## TASK DIRECTIONS
Your output should consist of the lines from the first line of the records below through the one with "Серия MAX: победитель", exactly, minus the pictures.

SUPPLIED MATERIAL Block Start

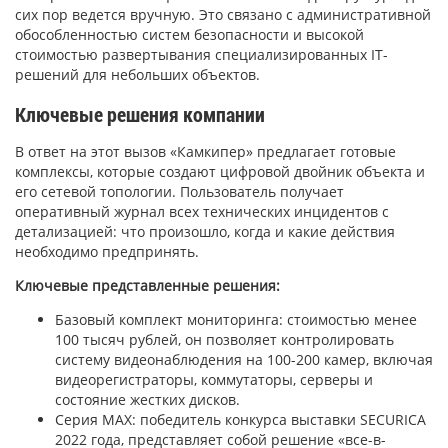
сих пор ведется вручную. Это связано с административной
обособленностью систем безопасности и высокой
стоимостью развертывания специализированных IT-
решений для небольших объектов.
Ключевые решения компании
В ответ на этот вызов «Камкипер» предлагает готовые
комплексы, которые создают цифровой двойник объекта и
его сетевой топологии. Пользователь получает
оперативный журнал всех технических инцидентов с
детализацией: что произошло, когда и какие действия
необходимо предпринять.
Ключевые представленные решения:
Базовый комплект мониторинга: стоимостью менее
100 тысяч рублей, он позволяет контролировать
систему видеонаблюдения на 100-200 камер, включая
видеорегистраторы, коммутаторы, серверы и
состояние жестких дисков.
Серия MAX: победитель конкурса выставки SECURICA
2022 года, представляет собой решение «все-в-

SUPPLIED MATERIAL Block End

## SOLUTION FOR THIS EXERCISE
сих пор ведется вручную. Это связано с административной
обособленностью систем безопасности и высокой
стоимостью развертывания специализированных IT-
решений для небольших объектов.
Ключевые решения компании
В ответ на этот вызов «Камкипер» предлагает готовые
комплексы, которые создают цифровой двойник объекта и
его сетевой топологии. Пользователь получает
оперативный журнал всех технических инцидентов с
детализацией: что произошло, когда и какие действия
необходимо предпринять.
Ключевые представленные решения:
Базовый комплект мониторинга: стоимостью менее
100 тысяч рублей, он позволяет контролировать
систему видеонаблюдения на 100-200 камер, включая
видеорегистраторы, коммутаторы, серверы и
состояние жестких дисков.
Серия MAX: победитель конкурса выставки SECURICA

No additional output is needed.